In Konwitschny's concept, Jochanaan is never down a cistern, but rather a guest at Herod's dinner party of debauched gangsters--something like the last supper of the Patriarchy. While he is clearly conflicted, he is really no more than another face of the male power structure which keeps the other women in the play--Salome, Herodias, and the Page--in a constant state of fear/degradation. Konwitschny makes explicit a dynamic which Strauss and his libretto strongly suggest--it is after all, at base, a tragedy about Salome's innocence, regardless of how much depravity one finds in her, and we can't help but sympathize with her against Jochanaan.

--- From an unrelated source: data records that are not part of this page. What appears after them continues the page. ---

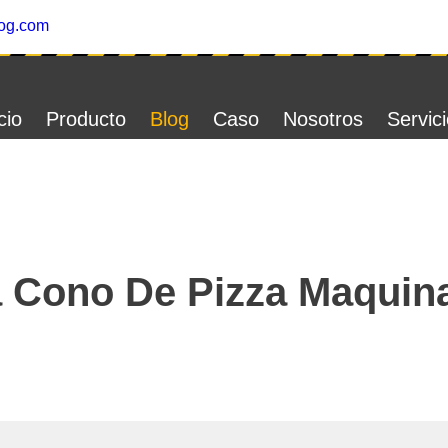
og.com
cio
Producto
Blog
Caso
Nosotros
Servic
a Cono De Pizza Maquin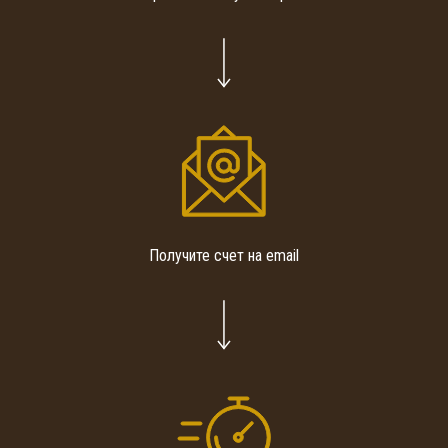
Получите счет на email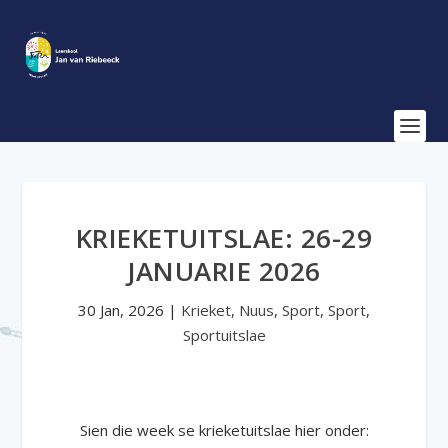
KRIEKETUITSLAE: 26-29
JANUARIE 2026
30 Jan, 2026
|
Krieket
,
Nuus
,
Sport
,
Sport
,
Sportuitslae
Sien die week se krieketuitslae hier onder: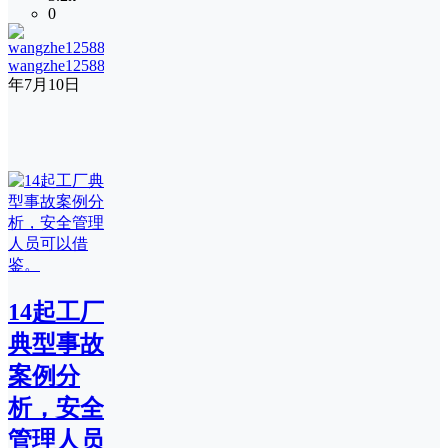
0
wangzhe12588
17
年7月10日
14起工厂
典型事故
案例分
析，安全
管理人员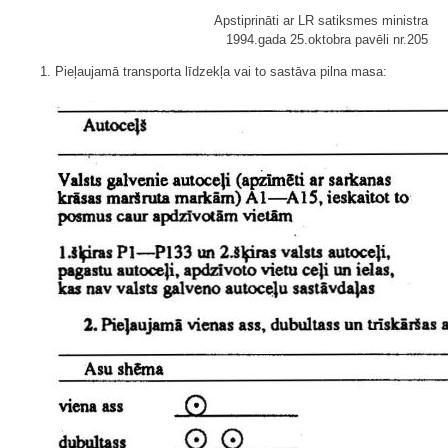
Apstiprināti ar LR satiksmes ministra
1994.gada 25.oktobra pavēli nr.205
1. Pieļaujamā transporta līdzekļa vai to sastāva pilna masa: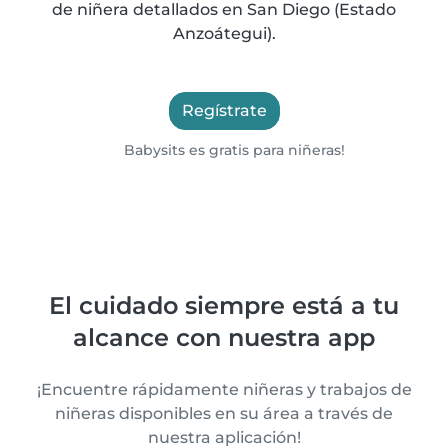
de niñera detallados en San Diego (Estado
Anzoátegui).
Regístrate
Babysits es gratis para niñeras!
El cuidado siempre está a tu
alcance con nuestra app
¡Encuentre rápidamente niñeras y trabajos de
niñeras disponibles en su área a través de
nuestra aplicación!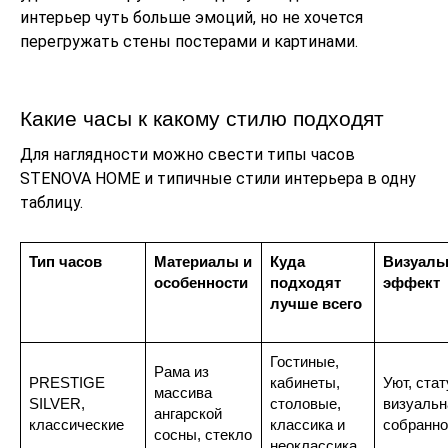
интерьер чуть больше эмоций, но не хочется
перегружать стены постерами и картинами.
Какие часы к какому стилю подходят
Для наглядности можно свести типы часов
STENOVA HOME и типичные стили интерьера в одну
таблицу.
Тип часов
Материалы и
Куда
Визуал
особенности
подходят
эффект
лучше всего
Гостиные,
Рама из
PRESTIGE
кабинеты,
Уют, стат
массива
SILVER,
столовые,
визуальн
ангарской
классические
классика и
собранно
сосны, стекло
неоклассика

Here, we are led to understand his cruelty as part of the same sick universe in which female sexuality is both a commodity to be abused as well as a dangerous threat to the status quo.

As Konwitschny begins to engage in deeper subversions of the superficial action-- Herod executes Narraboth, and Jochanaan uses his death as a chance to appeal, in vain, to the better nature of the other guests--he introduces a distinction between the play as it is being performed, and a sort of transgressive space outside the play which he uses to posit an 'alternate' conclusion.

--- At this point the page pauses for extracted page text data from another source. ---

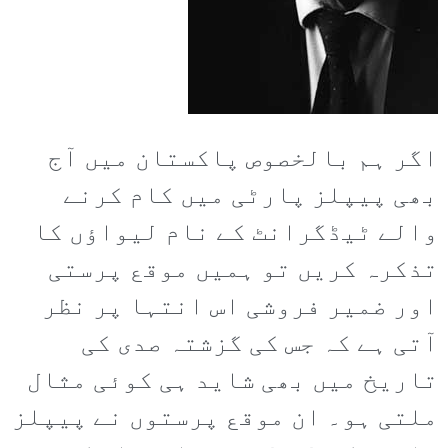
اگر ہم بالخصوص پاکستان میں آج
بھی پیپلز پارٹی میں کام کرنے
والے ٹیڈگرانٹ کے نام لیواؤں کا
تذکرہ کریں تو ہمیں موقع پرستی
اور ضمیر فروشی اس انتہا پر نظر
آتی ہے کہ جس کی گزشتہ صدی کی
تاریخ میں بھی شاید ہی کوئی مثال
ملتی ہو۔ ان موقع پرستوں نے پیپلز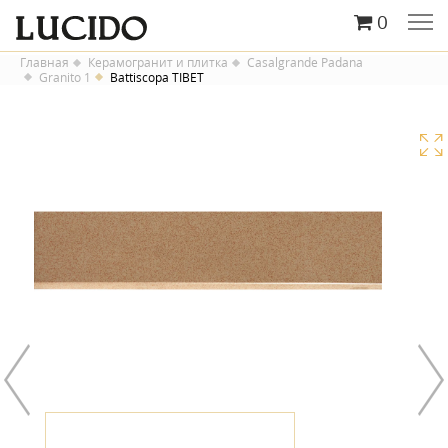
0
Главная
Керамогранит и плитка
Casalgrande Padana
Granito 1
Battiscopa TIBET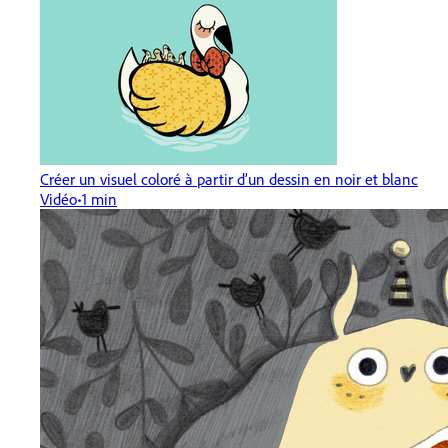
Créer un visuel coloré à partir d’un dessin en noir et blanc
Vidéo
1 min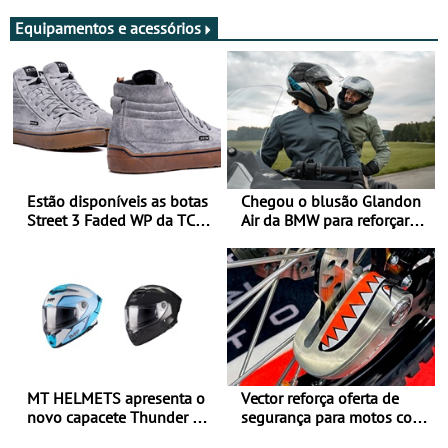
Equipamentos e acessórios
Estão disponíveis as botas
Chegou o blusão Glandon
Street 3 Faded WP da TCX
Air da BMW para reforçar
para utilização durante
oferta de equipamento de
todo o ano
verão
MT HELMETS apresenta o
Vector reforça oferta de
novo capacete Thunder 4 R
segurança para motos com
SV
nova gama de cadeados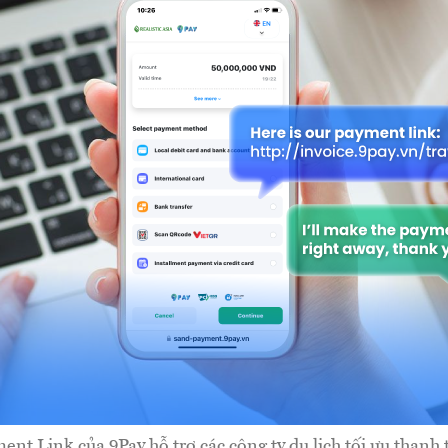
ent Link của 9Pay hỗ trợ các công ty du lịch tối ưu thanh 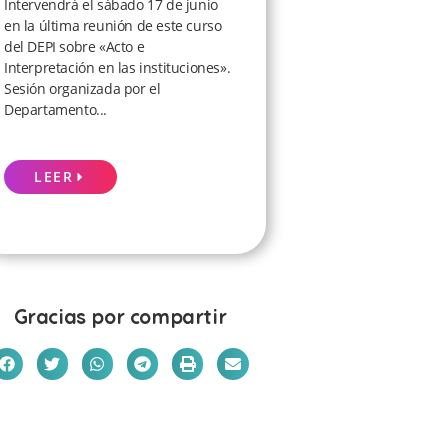
Intervendrá el sábado 17 de junio
en la última reunión de este curso
del DEPI sobre «Acto e
Interpretación en las instituciones».
Sesión organizada por el
Departamento...
LEER
Gracias por compartir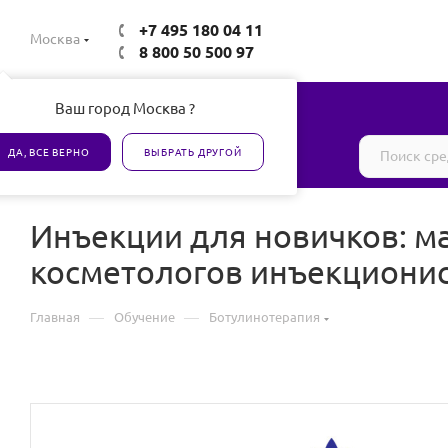
+7 495 180 04 11
Москва
8 800 50 500 97
Ваш город Москва ?
Все товары сертифицированы
ДА, ВСЕ ВЕРНО
ВЫБРАТЬ ДРУГОЙ
Инъекции для новичков: м
косметологов инъекциони
—
—
Главная
Обучение
Ботулинотерапия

After a frenzied dance of the Seven Veils which includes the entire cast trying desperately to escape the play and then (I think) slaughtering each other, Salome receives Jochanaan's head as usual--but then hands it over to him so he can think about what he's done. The dining room set begins to recede from the proscenium and he is left alone with Salome on an empty stage, confused and lost. Through this violent reversal, Salome has saved him, wresting him from a his sick institutions, and facing him as an equal. Removed from the brutal machinery of the play, they acknowledge their love for each other, and run off together. And in a way, isn't that how it really ends? With ecstasy and rebirth and the overwhelming joy of finally understanding?

Now, mind you, the subtext was flying pretty fast, and I was working from memory of the libretto, so this really just scratches the surface of the richness of Konwisthny's conception.


At the same time, one must point out the inherent failings in such an enterprise. While I really was quite intrigued and sort of touched by the ending, there was nary a shred of that overwhelming emotional experience that non-bizarro universe Salome is designed to produce. There was also a lot of gratuitous regie bullshit--Narraboth's corpse getting sodomized by everyone onstage, Salome helping Herod do heroin, an extra gory Jochanaan head with bonus shoulder still attached (actually, I kind of liked that), etc.--which came off as the usual finger to the audience that tends to sour one on an otherwise very interesting and nuanced project. (To their credit, a few courageous Dutch patrons did send that gang-rape a little boo.)

Annalena Persson was a so-so Salome. Vocally capable enough but not much going on in the sumptuousness department. I kind of think she may be a pretty great actress, though it is hard to tell, when you're ready to judge a SALOME and instead you get a KONZEPT. She, uh, was really convincing when she reversed that male gaze, I guess? That said, girl was game for ANYTHING, so credit is due there.

Primary vocal honors went to Albert Dohmen's rich, magnificent Jochanaan. None of that shouty business that plagues so many of them, but instead a warm commanding tone that brought out many of beauties of the part that you know are in there but don't necessarily get a chance to appreciate in performance. Dohmen also really got the characterization Konwitschny seemed to be going for here, bringing many human touches to Jochanaan's initial weary resignation, tortured questioning, and final revelation--i.e., that him and Salome should totally get married and have babies.

Additional shout-outs to another great Narraboth by Marcel Reijans (of all the challenges of the opera world in 2009, not enough good Narraboths sure isn't one of them, is it), and a Herodias (Doris Soffel) who made more effort than most to sing through the shrieking, to nice effect.